SBI cuts base rate by 30 basis points to 8.65%

Mumbai :State Bank of India, the country’s largest lender, reduced interest rates on loans linked to the base rate by 30 basis points.

With this reduction, SBI’s base rate now stands at 8.65%.

 

The move is likely to benefit a large number of old borrowers, said a senior SBI official.

Since April 2016, banks moved to the marginal cost of fund-based lending rate (MCLR) system as the base rate regime was found to be rigid and weak for rate transmission.

Though some borrowers have migrated to MCLR, large number of borrowers, especially in the retail segment, are still on base rate, according to banking analysts.

Currently, SBI’s MCLR is in the range of 7.70-8.10%.

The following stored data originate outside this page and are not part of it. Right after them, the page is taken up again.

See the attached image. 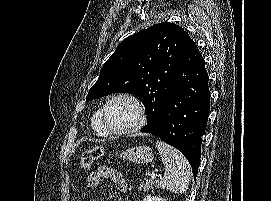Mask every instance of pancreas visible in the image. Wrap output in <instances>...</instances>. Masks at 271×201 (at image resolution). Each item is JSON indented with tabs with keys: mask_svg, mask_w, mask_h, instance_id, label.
Instances as JSON below:
<instances>
[{
	"mask_svg": "<svg viewBox=\"0 0 271 201\" xmlns=\"http://www.w3.org/2000/svg\"><path fill=\"white\" fill-rule=\"evenodd\" d=\"M154 181H151V180H149V181H147L145 184H144V182H142L141 184H140V186H139V188H138V190L139 191H144V192H146V191H148L149 189H153V185H154ZM158 183V187H160V183L159 182H156V184ZM161 188V187H160Z\"/></svg>",
	"mask_w": 271,
	"mask_h": 201,
	"instance_id": "1",
	"label": "pancreas"
}]
</instances>
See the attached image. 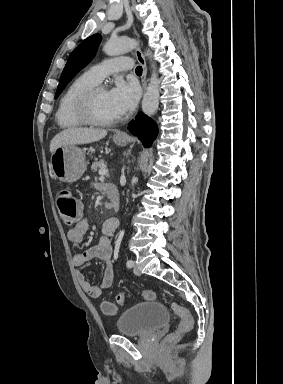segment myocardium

SBI’s move to cut the base rate comes at a when a committee set up by the Reserve Bank of India (RBI) in October recommended linking bank lending rates to a market benchmark, in a bid to hasten monetary policy transmission as well as improve transparency in rate setting by lenders.

The panel—headed by Janak Raj, principal adviser, monetary policy department—recommended that all floating rate loans advanced from April could be referenced to one of three external benchmarks—risk-free curve involving rates on treasury bills, or certificate of deposits rates or the central bank’s policy repo rate.

The panel pulled up banks for “arbitrariness” in calculating the base rate and marginal cost of funds-linked lending rates (MCLR), two existing benchmarks to which retail lending rates such as car loan and home loan rates are fixed.

The spreads charged over these internal benchmarks “has undermined the integrity of the interest rate setting process”, it said.